Barbara diversified her business further by looking to international partners, such as Schneider Corporation based in Tennenbronn, Germany. Currently, her business has the exclusive distributorship of Schneider Writing Instruments in America and manufactures almost 15 percent of those instruments in Reno while importing the rest. Her other international partners are in Japan, Taiwan, Canada, and Switzerland, and supply much more than writing tools.
Presently, Stride employs 23 people, eight of whom are disabled with Asperger’s Syndrome, autism, schizophrenia, and other conditions. Barbara also employs elderly people who need financial help. “People know that we’re here. Many just knock on our door,” Barbara says. She also says that the 25-30 handicapped employees she started out with have moved on to bigger and better things after working for her for years. “We work with their social workers,” Barbara says. “We never just let anyone go without some other position to go to.”

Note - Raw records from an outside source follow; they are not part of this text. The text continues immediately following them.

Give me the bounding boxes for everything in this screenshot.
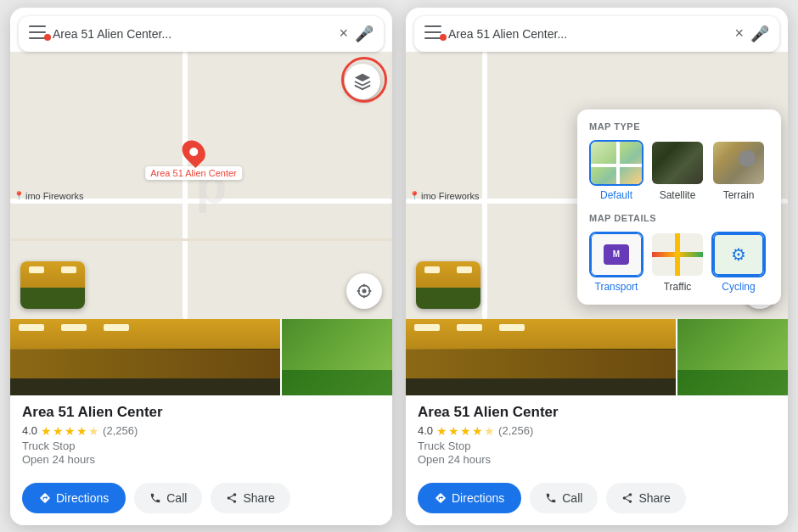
map-type-terrain[interactable]: Terrain <box>711 140 766 201</box>
star-4: ★ <box>76 424 87 438</box>
map-type-default[interactable]: Default <box>589 140 643 201</box>
close-icon-2[interactable]: × <box>734 25 744 42</box>
place-hours-1: Open 24 hours <box>22 453 380 466</box>
img-light-2-1 <box>414 324 440 331</box>
map-type-label-terrain: Terrain <box>723 189 755 201</box>
map-pin-1[interactable]: Area 51 Alien Center <box>145 139 242 180</box>
map-type-popup: MAP TYPE Default <box>577 109 781 305</box>
star-2: ★ <box>53 424 64 438</box>
map-type-title: MAP TYPE <box>589 121 769 132</box>
search-text-2: Area 51 Alien Center... <box>448 27 728 41</box>
layer-button-1[interactable] <box>345 64 380 99</box>
img-light-1 <box>19 324 44 331</box>
thumbnail-ceiling <box>20 261 85 291</box>
place-img-side-2 <box>677 319 788 395</box>
search-text-1: Area 51 Alien Center... <box>53 27 332 41</box>
map-thumbnail-1[interactable] <box>20 261 85 309</box>
road-h-2 <box>10 238 392 241</box>
map-area-2: p 📍 imo Fireworks <box>406 52 788 319</box>
map-type-satellite[interactable]: Satellite <box>650 140 705 201</box>
action-buttons-1: Directions Call Share <box>10 483 392 525</box>
pin-label-1: Area 51 Alien Center <box>145 166 242 180</box>
directions-icon-2 <box>435 492 447 504</box>
place-images-2 <box>406 319 788 395</box>
search-bar-1: Area 51 Alien Center... × 🎤 <box>19 16 384 52</box>
map-detail-traffic[interactable]: Traffic <box>650 232 705 293</box>
thumbnail-lights-2 <box>416 261 480 278</box>
pin-inner <box>188 146 200 158</box>
phone-1: Area 51 Alien Center... × 🎤 p 📍 imo Fire… <box>10 8 392 525</box>
thumb-default-bg <box>591 142 642 184</box>
img-side-bottles <box>282 370 392 395</box>
directions-button-2[interactable]: Directions <box>418 483 521 513</box>
star2-2: ★ <box>448 424 459 438</box>
map-thumbnail-2[interactable] <box>416 261 480 309</box>
star-5: ★ <box>88 424 99 438</box>
search-bar-2: Area 51 Alien Center... × 🎤 <box>414 16 779 52</box>
bottom-card-1: Area 51 Alien Center 4.0 ★ ★ ★ ★ ★ (2,25… <box>10 319 392 525</box>
notification-dot-2 <box>440 34 447 41</box>
place-type-2: Truck Stop <box>418 440 776 452</box>
img-middle-2 <box>406 350 676 378</box>
place-name-1: Area 51 Alien Center <box>22 404 380 421</box>
stars-1: ★ ★ ★ ★ ★ <box>41 424 99 438</box>
call-icon-2 <box>545 492 557 504</box>
img-light-2 <box>61 324 87 331</box>
mic-icon-1[interactable]: 🎤 <box>355 25 374 43</box>
bottom-card-2: Area 51 Alien Center 4.0 ★ ★ ★ ★ ★ (2,25… <box>406 319 788 525</box>
img-side-bottles-2 <box>677 370 788 395</box>
thumb-transport-bg: M <box>591 233 642 276</box>
place-img-main-1 <box>10 319 280 395</box>
menu-button-2[interactable] <box>424 25 441 42</box>
thumbnail-floor-2 <box>416 288 480 309</box>
place-info-1: Area 51 Alien Center 4.0 ★ ★ ★ ★ ★ (2,25… <box>10 395 392 483</box>
map-detail-transport[interactable]: M Transport <box>589 232 643 293</box>
light-2-1 <box>424 266 440 273</box>
hamburger-icon <box>29 25 46 39</box>
map-detail-cycling[interactable]: Cycling <box>711 232 766 293</box>
thumb-cycling-bg <box>713 233 764 276</box>
place-hours-2: Open 24 hours <box>418 453 776 466</box>
map-type-grid: Default Satellite Terrain <box>589 140 769 201</box>
call-button-1[interactable]: Call <box>134 483 202 513</box>
map-business-label-1: 📍 imo Fireworks <box>14 191 83 201</box>
img-light-2-2 <box>457 324 482 331</box>
menu-button-1[interactable] <box>29 25 46 42</box>
img-light-3 <box>104 324 129 331</box>
rating-number-2: 4.0 <box>418 424 433 437</box>
thumbnail-ceiling-2 <box>416 261 480 291</box>
share-button-1[interactable]: Share <box>211 483 289 513</box>
share-button-2[interactable]: Share <box>606 483 685 513</box>
action-buttons-2: Directions Call Share <box>406 483 788 525</box>
place-images-1 <box>10 319 392 395</box>
road-v-1 <box>183 52 188 319</box>
map-area-1: p 📍 imo Fireworks Area 51 Alien Center <box>10 52 392 319</box>
directions-icon-1 <box>39 492 51 504</box>
map-details-grid: M Transport Traffic <box>589 232 769 293</box>
thumb-terrain-bg <box>713 142 764 184</box>
place-name-2: Area 51 Alien Center <box>418 404 776 421</box>
location-icon-1 <box>356 283 373 300</box>
thumb-default-road-v <box>616 142 620 184</box>
layers-icon <box>353 72 372 91</box>
map-type-thumb-default <box>589 140 643 186</box>
thumbnail-lights <box>20 261 85 278</box>
img-middle <box>10 350 280 378</box>
img-floor <box>10 378 280 395</box>
map-type-thumb-terrain <box>711 140 766 186</box>
call-icon-1 <box>149 492 161 504</box>
close-icon-1[interactable]: × <box>339 25 348 42</box>
share-icon-1 <box>226 492 238 504</box>
map-details-title: MAP DETAILS <box>589 213 769 223</box>
star2-3: ★ <box>460 424 471 438</box>
thumbnail-floor <box>20 288 85 309</box>
call-button-2[interactable]: Call <box>530 483 598 513</box>
phone-2: Area 51 Alien Center... × 🎤 p 📍 imo Fire… <box>406 8 788 525</box>
directions-button-1[interactable]: Directions <box>22 483 126 513</box>
thumb-transport-m: M <box>604 244 629 265</box>
img-ceiling-2 <box>406 319 676 349</box>
map-type-thumb-satellite <box>650 140 705 186</box>
place-img-main-2 <box>406 319 676 395</box>
mic-icon-2[interactable]: 🎤 <box>750 25 769 43</box>
location-button-1[interactable] <box>346 273 382 309</box>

Stride has also very much remained a family- and woman-owned business. Brian is the manufacturing manager and Barbara’s other son, Patrick, is the sales manager. Kerry is on the company board. Barbara’s other daughter, Bridget, lives in California. Barbara herself owns 97 percent of Stride stocks. “I’d never have guessed that I’d be doing this,” Barbara says, laughing. “I wanted to be a reporter, like Murphy Brown!” She reminisces to the old days in Enid, where in the eighth grade she wrote a weekly column on junior high school news and later wrote obituaries for one summer at the local paper. She still does most of the public relations work for Stride.
Barbara plans to attend the Office Depot Success Strategies for Businesswomen Conference in Washington, D.C. on April 11. She is also looking to innovative products to keep her supplies updated. The newest line of products Stride is selling this year incorporates DNA technology for property and document protection. The DNA Print-Kit allows consumers to invisibly mark valuable items such as a painting, antique furniture, electronics, and other objects to prove ownership should the item ever be stolen or lost. Each kit comes with its own one-of-a-kind DNA sequence derived from a calf’s thymus that can, with prior notice, be mixed with a person’s own DNA for a truly unique code. Such DNA-based technology, Barbara says, can help protect a customer from identity theft, counterfeiting, forgery, and other such problems.
“It is something only we are doing, and it might take a while,” Barbara says. “We are always looking to create new things.”
As for retirement, Barbara is 72 and has no plans for that yet. “I’ll probably die on the job — I’ll work as long as I can,” she says.
In the rare moments Barbara doesn’t busy herself with work, she spends her time with her family. Seven of 13 grandchildren live in Albuquerque, and there are always baseball games and other activities to attend. “I’m pretty family oriented, and it’s a busy family,” she says. Photos of her family fill her office on Carlisle, as do letters from Pete Domenici, certificates, awards and recognitions, and paintings and needlework done by Pete Hirsch, an employee since 1982 with autism.
“This business is my life,” Barbara says. “I’ve been very fortunate.”
Monika studies print journalism and French at the University of New Mexico. She was born in Albuquerque but her family is originally from Poland, and Polish is still the main language at home. She studied at the Université de Savoie in Chambéry, France and loves to travel.